At the close of the show, BBD brought out a basketball hoop. Music and sports! But Ricky Ellison was nowhere to be found. Anyway, after the song "Poison" was all but wrapped up, Bell, or was it Devoe? threw up what amounted to a half court shot and hit nothing but net. I thought it was just about the most amazing thing I'd ever seen.

A year later I saw them again in San Diego. Again, the basketball hoop came out. But this time, about 10 bricks followed. See? It really had been amazing!

Well last night, exactly 20 years later, I went to see BBD at the House of Blues. My life has come full circle.

The crowd was great. Before BBD went onstage, the DJ warmed us up with some EPMD, Bobby Brown, Mary J. Blige, Naughty By Nature, and even some Another Bad Creation. Every time a new song came on, there was an audible "awwww shit". As in, "aw shit, that's my jam". These were my people.

Finally, BBD came on. They opened with the song "Dope", just as they did in 1990. There was a tiny black woman next to me (most of the black women there could not be described as "tiny"), and at one point, during "Do Me", we were doing the "Do Me" dance from the video in unison. To the left, then to the right, then to the left again. It had to be what Martin Luther King Jr. had in mind.

But then an annoying Asian lady next to me couldn't do it and crashed into me - she went left as we were going right - causing me to ruin my flow with the tiny Black Lady, and I imagined her disappointment as she chalked me up to just another white dude.

The great thing about the House of Blues is that there are no seats. It is standing room only, and you can get as close to the stage as you can push yourself to. I also learned that this can be a bad thing.

Because 20 years ago, my seats were way far away on the 2nd deck. But last night, I was right up in Ricky Bell's grill. And it made me very self conscious. Why?

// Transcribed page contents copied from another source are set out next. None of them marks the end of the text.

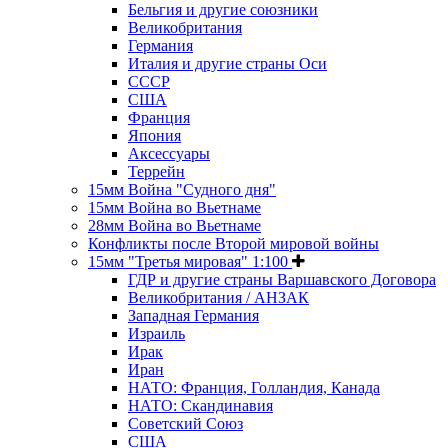
Бельгия и другие союзники
Великобритания
Германия
Италия и другие страны Оси
СССР
США
Франция
Япония
Аксессуары
Террейн
15мм Война "Судного дня"
15мм Война во Вьетнаме
28мм Война во Вьетнаме
Конфликты после Второй мировой войны
15мм "Третья мировая" 1:100
ГДР и другие страны Варшавского Договора
Великобритания / АНЗАК
Западная Германия
Израиль
Ирак
Иран
НАТО: Франция, Голландия, Канада
НАТО: Скандинавия
Советский Союз
США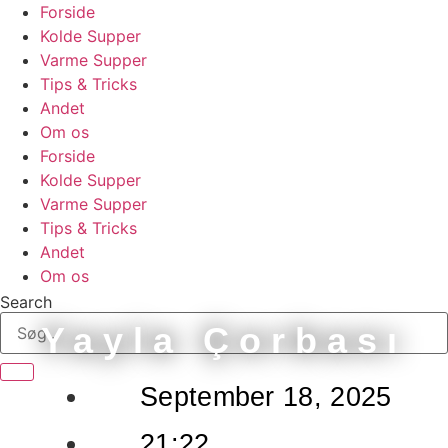
Skip
Forside
to
Kolde Supper
content
Varme Supper
Tips & Tricks
Andet
Om os
Forside
Kolde Supper
Varme Supper
Tips & Tricks
Andet
Om os
Search
Yayla Çorbası
September 18, 2025
21:22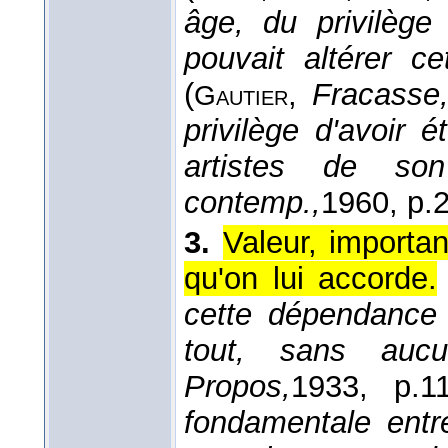
âge, du privilège
pouvait altérer c
(
,
Fracasse
Gautier
privilège d'avoir 
artistes de so
contemp.,
1960
, p.
3.
Valeur, importa
qu'on lui accorde.
cette dépendance 
tout, sans aucu
Propos,
1933
, p.11
fondamentale entr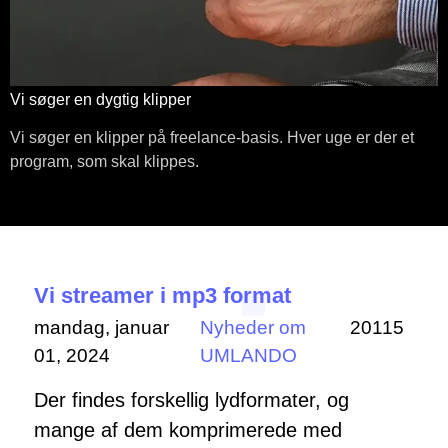
Vi søger en dygtig klipper
Vi søger en klipper på freelance-basis. Hver uge er der et
program, som skal klippes.
Vi streamer i mp3 format
mandag, januar
Nyheder om
20115
01, 2024
UMLANDO
Der findes forskellig lydformater, og
mange af dem komprimerede med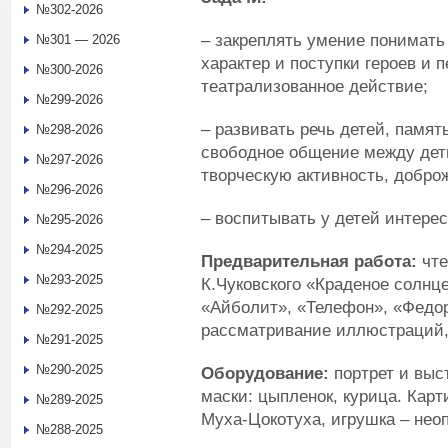
№302-2026
– закреплять умение понимать
№301 — 2026
характер и поступки героев и 
№300-2026
театрализованное действие;
№299-2026
– развивать речь детей, памя
№298-2026
свободное общение между дет
№297-2026
творческую активность, добро
№296-2026
– воспитывать у детей интере
№295-2026
№294-2025
Предварительная работа
:
чте
№293-2025
К.Чуковского «Краденое солнц
«Айболит», «Телефон», «Федор
№292-2025
рассматривание иллюстраций,
№291-2025
№290-2025
Оборудование
:
портрет и выст
маски: цыпленок, курица. Кар
№289-2025
Муха-Цокотуха, игрушка – неоп
№288-2025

Well, because I am literally 10 feet away from them. So as Michael Bivins is singing "the time was 6:00 on the Swatch watch...", I am singing "the time was 6:00 on the Swatch watch..." and the dude is looking RIGHT AT ME!

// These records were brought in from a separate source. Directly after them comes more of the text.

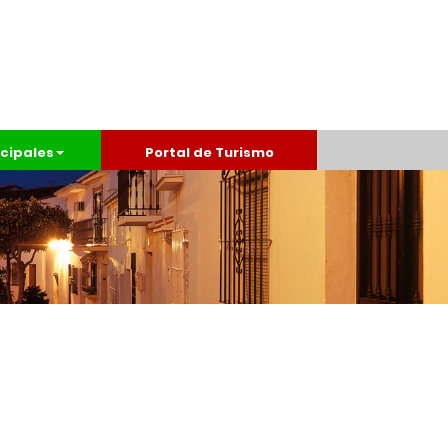
cipales
Portal de Turismo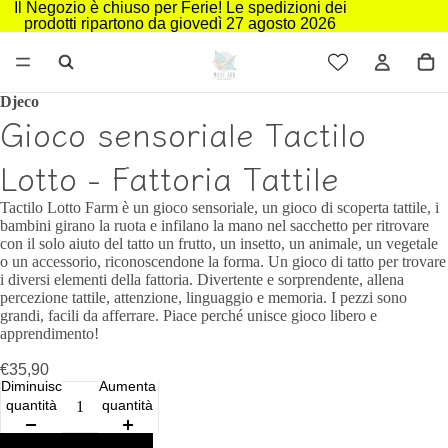
Il Negozio è chiuso per Ferie! Le spedizioni dei
prodotti ripartono da giovedì 27 agosto 2026
Djeco
Gioco sensoriale Tactilo
Lotto - Fattoria Tattile
Tactilo Lotto Farm è un gioco sensoriale, un gioco di scoperta tattile, i
bambini girano la ruota e infilano la mano nel sacchetto per ritrovare
con il solo aiuto del tatto un frutto, un insetto, un animale, un vegetale
o un accessorio, riconoscendone la forma. Un gioco di tatto per trovare
i diversi elementi della fattoria. Divertente e sorprendente, allena
percezione tattile, attenzione, linguaggio e memoria. I pezzi sono
grandi, facili da afferrare. Piace perché unisce gioco libero e
apprendimento!
€35,90
Diminuisci
Aumenta
quantità
quantità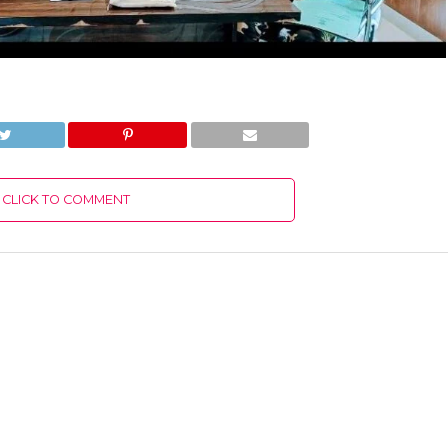
CLICK TO COMMENT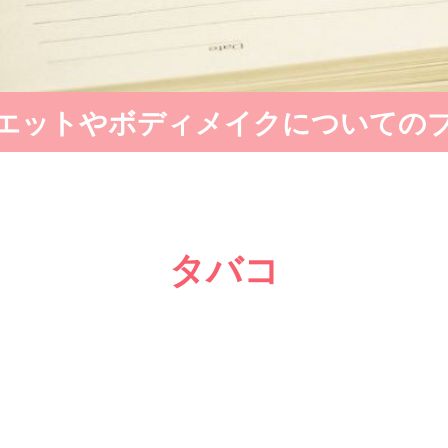
エットやボディメイクについての
タバコ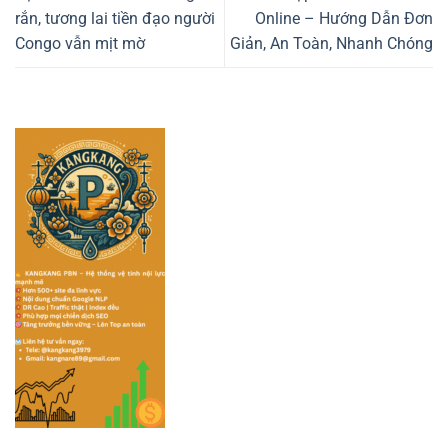
rắn, tương lai tiền đạo người
Online – Hướng Dẫn Đơn
Congo vẫn mịt mờ
Giản, An Toàn, Nhanh Chóng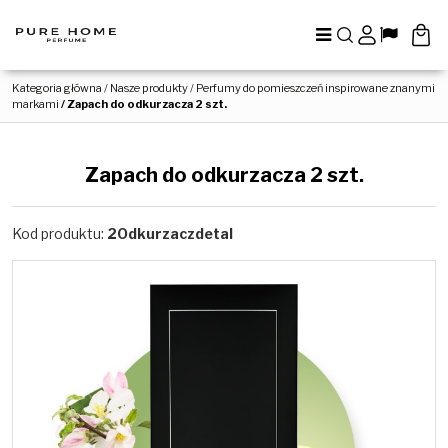
Menu
Szukaj
Panel
Lang
Kategoria główna
/
Nasze produkty
/
Perfumy do pomieszczeń inspirowane znanymi
markami
/
Zapach do odkurzacza 2 szt.
Zapach do odkurzacza 2 szt.
Kod produktu
:
2Odkurzaczdetal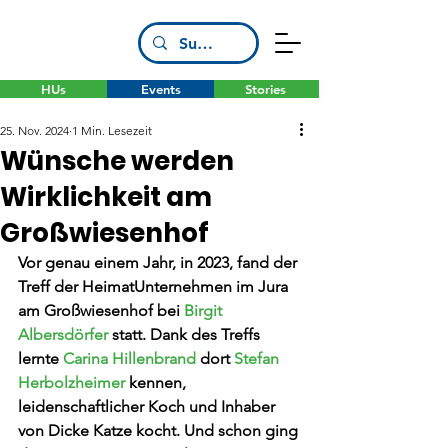
HUs
Events
Stories
25. Nov. 2024
1 Min. Lesezeit
Wünsche werden
Wirklichkeit am
Großwiesenhof
Vor genau einem Jahr, in 2023, fand der 
Treff der HeimatUnternehmen im Jura 
am Großwiesenhof bei 
Birgit 
Albersdörfer
 statt. Dank des Treffs 
lernte 
Carina Hillenbrand
 dort 
Stefan 
Herbolzheimer
 kennen, 
leidenschaftlicher Koch und Inhaber 
von Dicke Katze kocht. Und schon ging 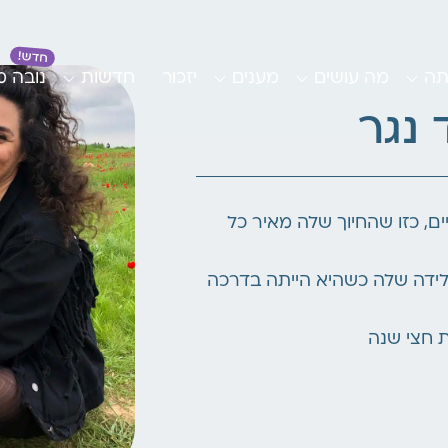
תה
מה עושים
מענים
יזכור
חדשות
נובה 
 נגר
ם, כזו שהחיוך שלה מאיר כל
לידה שלה כשהיא הייתה בדרכה
ת חצי שנה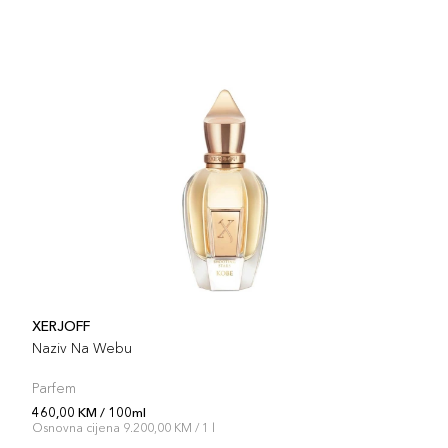
XERJOFF
Naziv Na Webu
Parfem
460,00 KM / 100ml
Osnovna cijena 9.200,00 KM / 1 l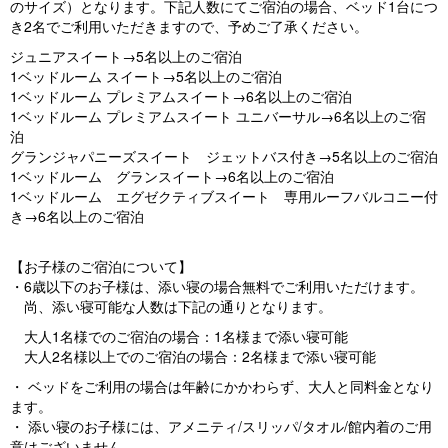
のサイズ）となります。下記人数にてご宿泊の場合、ベッド1台につ
き2名でご利用いただきますので、予めご了承ください。
ジュニアスイート→5名以上のご宿泊
1ベッドルーム スイート→5名以上のご宿泊
1ベッドルーム プレミアムスイート→6名以上のご宿泊
1ベッドルーム プレミアムスイート ユニバーサル→6名以上のご宿
泊
グランジャパニーズスイート ジェットバス付き→5名以上のご宿泊
1ベッドルーム グランスイート→6名以上のご宿泊
1ベッドルーム エグゼクティブスイート 専用ルーフバルコニー付
き→6名以上のご宿泊
【お子様のご宿泊について】
・6歳以下のお子様は、添い寝の場合無料でご利用いただけます。
尚、添い寝可能な人数は下記の通りとなります。
大人1名様でのご宿泊の場合：1名様まで添い寝可能
大人2名様以上でのご宿泊の場合：2名様まで添い寝可能
・ ベッドをご利用の場合は年齢にかかわらず、大人と同料金となり
ます。
・ 添い寝のお子様には、アメニティ/スリッパ/タオル/館内着のご用
意はございません。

We're making eye contact over this gay song. And I start thinking about what he must be thinking about. Namely, look at this 34 year old dork singing about Swatch watches! It was a strange and slightly humiliating experience, for the both of us.

But it was a great show. In fact, it was nearly identical to the show they did way back when. I think the song order was even the same. Of course, one thing was different - they no longer have the budget for the basketball hoop routine.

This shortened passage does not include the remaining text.